At the GTC developer’s conference on March 16, 2026, Jensen Huang, the CEO of Nvidia, stated on Monday that he anticipates purchase orders for two of the company’s major AI chip technologies totaling up to $1 trillion, which is twice as much as the $500 billion estimate from the previous year. 

The stock bettered 1.63% to a peak of the day prior to stabilizing at the higher gains of 1.8% reflecting the investor excitement in the market despite the high levels of competition.

Record Demand Fuels Growth

Huang also highlighted high confidence orders that had already been cemented when he delivered his speech on the California stage.

The statement;

Now, I don’t know if you guys feel the same way, but $500 billion is an enormous amount of revenue.

He said.

Well, I’m here to tell you that right now where I stand a few short months after GTC DC, one year after last GTC right here where I stand, I see through 2027, at least $1 trillion.

The update consolidates Nvidia as a dominant force in AI data-center infrastructure, where its finders of the GPUs support the significant technology spend allocation. 

Even though the market capitalization of the corporation is the largest in the world market, the shift away from the field of AI training to real-life inference, when models perform the tasks of users is an important strategic change.

Inference Race Heats Up

Nvidia is facing growing competition in the AI hardware market by companies like Advanced Micro Devices, Intel, and mainstream technology giants like Google and Meta Platforms, both of them also designing their own in-house silicon. 

With the development of AI systems, the focus has now moved on to the mobilization of the models rather than their education, which is also known as inference.
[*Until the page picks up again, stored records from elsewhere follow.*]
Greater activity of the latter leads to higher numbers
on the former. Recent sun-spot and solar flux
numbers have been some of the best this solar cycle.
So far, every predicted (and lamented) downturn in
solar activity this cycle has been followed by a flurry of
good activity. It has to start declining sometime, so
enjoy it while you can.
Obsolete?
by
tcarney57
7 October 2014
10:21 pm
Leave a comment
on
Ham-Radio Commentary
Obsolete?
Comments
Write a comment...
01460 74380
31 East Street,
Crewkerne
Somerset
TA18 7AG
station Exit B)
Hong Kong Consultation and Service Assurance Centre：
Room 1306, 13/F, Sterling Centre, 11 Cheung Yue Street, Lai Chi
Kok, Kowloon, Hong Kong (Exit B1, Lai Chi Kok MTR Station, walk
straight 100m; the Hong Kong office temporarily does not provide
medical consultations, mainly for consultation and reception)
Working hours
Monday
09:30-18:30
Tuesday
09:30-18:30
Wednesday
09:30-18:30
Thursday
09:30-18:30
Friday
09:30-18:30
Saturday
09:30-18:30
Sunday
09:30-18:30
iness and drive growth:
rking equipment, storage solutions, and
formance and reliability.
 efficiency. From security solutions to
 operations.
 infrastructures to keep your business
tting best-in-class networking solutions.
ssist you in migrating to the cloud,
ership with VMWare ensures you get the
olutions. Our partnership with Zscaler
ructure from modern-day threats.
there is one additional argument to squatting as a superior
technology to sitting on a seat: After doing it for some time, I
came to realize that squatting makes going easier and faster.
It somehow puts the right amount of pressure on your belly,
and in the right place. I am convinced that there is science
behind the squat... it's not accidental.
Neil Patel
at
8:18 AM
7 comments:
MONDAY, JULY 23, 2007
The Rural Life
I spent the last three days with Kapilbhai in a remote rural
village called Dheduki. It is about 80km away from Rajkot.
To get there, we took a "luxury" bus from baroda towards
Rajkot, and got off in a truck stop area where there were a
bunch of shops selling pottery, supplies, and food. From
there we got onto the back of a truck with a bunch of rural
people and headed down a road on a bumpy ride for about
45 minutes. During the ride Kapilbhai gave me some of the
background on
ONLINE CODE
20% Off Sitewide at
Such development requires inference workload-specific processors instead of depending solely on traditional graphics processing units.

To manage this shift in the paradigm, Nvidia has also been exploring technologies that would simultaneously lower the cost and latency, at an equal rate, without compromising high-performance. 

The acquisition of Groq that is under consideration is an example of a strategic move towards increasing inference computing opportunities. 

The architecture of Groq is focused on fast processing of data in terms of simplified execution pipelines, and its latency is significantly lower when compared to conventional models with GPUs. 

Analysts argue that the orchestration of this technology into the system that has been present in the Nvidia ecosystem would make the inference computing to be both efficient and cost effective.

Looking Ahead

Speculation shows that in the future Nvidia may create a new generation of inference based chips that integrate the architectural ideas of Groq with the commonly used CUDA platform. 

This sort of development would solidify the market presence of Nvidia because developers can maintain compatibility with already existing CUDA-based platforms, but enjoy the performance of dedicated inference engines. 

In case this approach turns out to be successful, it may enable Nvidia to reserve a pivotal place in the AI computing industry despite the increasing competition and the tendency of companies to design custom silicon architecture.